Ce cheikh, qui en même temps représente un instrument de Soft Power qatari, au même titre que son défunt mentor Al Qaradawi, n’est ni un expert en géopolitique, ni un spécialiste du droit et des relations internationales. Car dès lors qu’un non-théologien s’autorise à formuler une opinion ou une analyse sur un sujet religieux, ces cheikhs n’hésitent pas à lui sauter à la gorge en lui reprochant de ne point avoir de légitimité, car n’ayant pas étudié la théologie. Cette règle ne s’applique-t-elle que dans un sens?

Ainsi, de quel droit un cheikh, qui plus est étranger, dont le domaine de compétence se limite à la théologie, s’autorise-t-il à juger un choix stratégique du Maroc sans connaître ni sa réalité, ni sa vision, ni ses contraintes, ni ses objectifs?

Que pense-t-il de la présence au Qatar d’une des plus grandes bases militaires américaines dans la région? Sur la terre de ses sponsors? Comme dit l’adage, on ne mord pas la main qui nous nourrit…

Mais le plus étonnant n’est pas là. Ce qui est le plus choquant, c’est qu’après avoir tenu de tels propos, ce cheikh puisse tranquillement entrer sur le territoire marocain, participer au congrès politique d’un parti marocain et repartir comme si de rien n’était.
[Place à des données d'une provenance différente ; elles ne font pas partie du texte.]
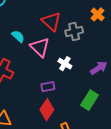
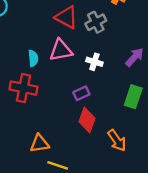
cyan semicircle: (18, 36) -> (33, 58), moved, turned 56
pink triangle: (40, 47) -> (61, 50), turned -40

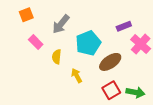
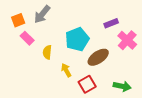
orange square: (26, 15) -> (18, 20), moved
gray arrow: (61, 24) -> (42, 14), moved
red square: (111, 90) -> (87, 84), moved

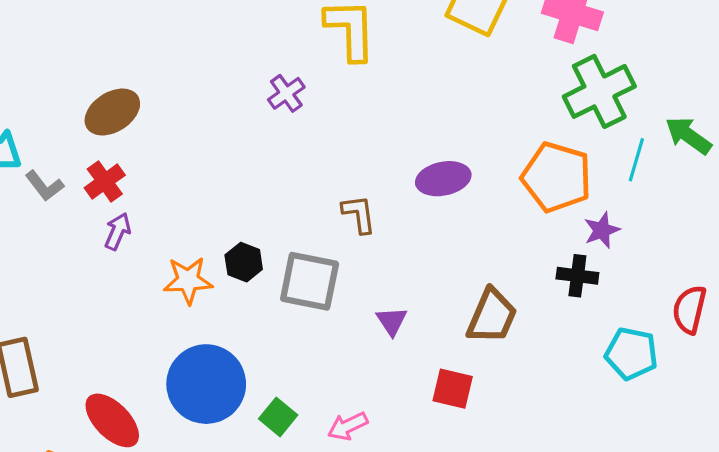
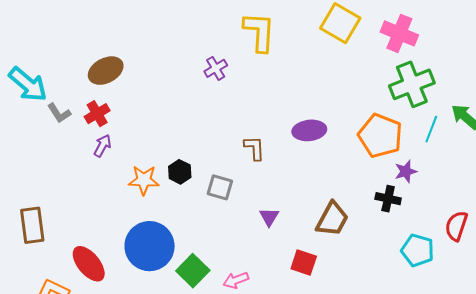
gray square: (310, 281) -> (220, 187), size x0.7
green square: (278, 417) -> (193, 271), size x1.4

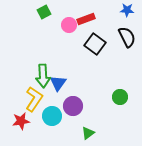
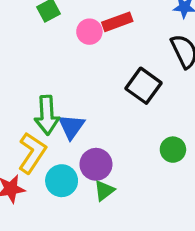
black square: (95, 44) -> (143, 86), moved
green triangle: (88, 133) -> (104, 191), moved

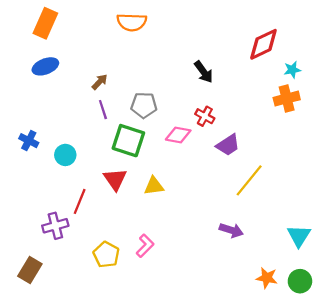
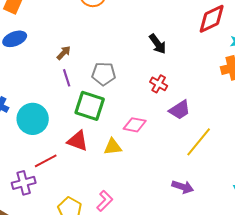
pink diamond: (178, 135) -> (135, 125), moved
cyan circle: (65, 155) -> (33, 119), size x1.6
red triangle: (115, 179) -> (78, 141), turned -35
red line: (80, 201) -> (46, 161), turned 40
Certes, entre nous Marocains, nous avons le droit et surtout la légitimité de critiquer notre gouvernement ou État. Je dirais même que c’est le devoir de tout patriote de le faire quand la situation l’exige, d’autant plus que nous aurons à assumer les conséquences de nos actions et de nos critiques, pour le meilleur comme pour le pire. Mais que des étrangers viennent ici, avec des agendas qataris ou turcs, nous donner des leçons sur qui doit diriger notre pays et qui est musulman et qui ne l’est pas, cela est tout simplement inacceptable.

Et en attendant que notre diplomatie sorte de sa torpeur, c’est avant tout au PJD qu’il faut réclamer des comptes. Car après ce congrès, le signal envoyé est que l’agenda supranational de la mouvance idéologique avec laquelle fricote sa direction semble a priori passer bien avant les intérêts du Maroc et sa souveraineté. Et cela ne saurait être toléré.